- ISBN 9780500290859
- 23.50 x 17.00 cm
- 51 Illustrations, 24 in colour
- First published 2013
Giuseppe Verdi and Richard Wagner, the two greatest opera composers of their time, had everything – and nothing – in common.
These equally matched Titans offer us a choice between two kinds of art, two ways of life, two opposed philosophies of existence. During their lifetimes Verdi and Wagner helped to define the identity of their emerging nations; their music still dramatizes the light and dark sides of every human being’s character and consciousness.

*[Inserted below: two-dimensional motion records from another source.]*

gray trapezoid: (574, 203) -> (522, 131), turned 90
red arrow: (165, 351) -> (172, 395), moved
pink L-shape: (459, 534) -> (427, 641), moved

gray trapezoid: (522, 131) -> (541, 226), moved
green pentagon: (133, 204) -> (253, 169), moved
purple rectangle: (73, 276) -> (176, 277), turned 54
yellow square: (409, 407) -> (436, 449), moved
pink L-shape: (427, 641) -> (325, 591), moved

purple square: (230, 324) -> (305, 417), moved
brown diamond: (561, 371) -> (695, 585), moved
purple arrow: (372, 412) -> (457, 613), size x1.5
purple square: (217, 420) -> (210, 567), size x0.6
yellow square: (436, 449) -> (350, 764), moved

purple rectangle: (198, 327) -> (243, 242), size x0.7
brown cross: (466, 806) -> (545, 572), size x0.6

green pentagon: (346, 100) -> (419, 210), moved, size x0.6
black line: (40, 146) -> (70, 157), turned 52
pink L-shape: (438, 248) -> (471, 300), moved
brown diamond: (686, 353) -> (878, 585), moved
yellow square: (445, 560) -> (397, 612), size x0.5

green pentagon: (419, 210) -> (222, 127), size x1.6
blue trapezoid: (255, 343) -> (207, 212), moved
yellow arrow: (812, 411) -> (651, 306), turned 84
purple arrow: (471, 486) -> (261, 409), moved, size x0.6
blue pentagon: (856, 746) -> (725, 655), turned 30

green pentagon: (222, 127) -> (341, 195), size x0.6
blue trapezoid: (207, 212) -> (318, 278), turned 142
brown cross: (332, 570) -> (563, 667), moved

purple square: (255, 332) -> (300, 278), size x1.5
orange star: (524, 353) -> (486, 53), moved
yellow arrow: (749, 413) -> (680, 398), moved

‘Has done more than any actual production I’ve seen to make me excited about opera … Conrad has provided me with a means of accessing opera specifically, as well as a way of thinking about music in general’ – Prospect
‘A valuable work, not just because of Conrad’s musical insights, but because of his grasp of historical context … His accounts of the contemporary – and historical – stagings of the two composers’ works are exemplary, and useful; and the book itself is never dull’ – The Guardian
‘A characteristic, often brilliant helter-skelter ride through the life, times and works of the composers, their women and their trails of posthumous influence … fascinating enough to be scoured cover-to-cover with pencil in hand’ – Gramophone
‘A scintillating and absorbing read’ – Opera magazine
‘Many fascinating insights pepper the book … no one has commented so fully on contemporary productions of the operas of both Verdi and Wagner as Conrad’ – The Times Literary Supplement
The two composers were born in the same year but at opposite ends of Europe. Verdi the melodist gave voice to the passion and sensuality of Italy; Wagner the harmonist articulated the more metaphysical dream-life of Germany. Their achievements were comparable but Verdi thought of art as a comfort to mankind while it pleased Wagner to believe that the nervous intensity of his operas might drive listeners mad. Is it impossible — as Peter Conrad asks in this book — to love them both?
They were both cultural heroes – nationalism turned them into bards for their newly unified countries. Italians still honour Verdi as a godfather; for Germans, Wagner remains a more troubling ancestor, nowadays often accused of preparing the way for the Third Reich.
The two men stalked each other through the nineteenth century, managing never to meet. The rivalry continued after their deaths, as Wagner supplied the background music for despotism during the 1930s, while Verdi appealed to the liberal opponents of fascism. Almost two centuries after their births, they remain at odds.
Peter Conrad taught English literature at Christ Church, Oxford, from 1973 to 2011. One of the great cultural critics of our time, he has written books on a wide range of subjects, including Modern Times, Modern Places; A Song of Love and Death: The Meaning of Opera; and Creation: Artists, Gods and Origins.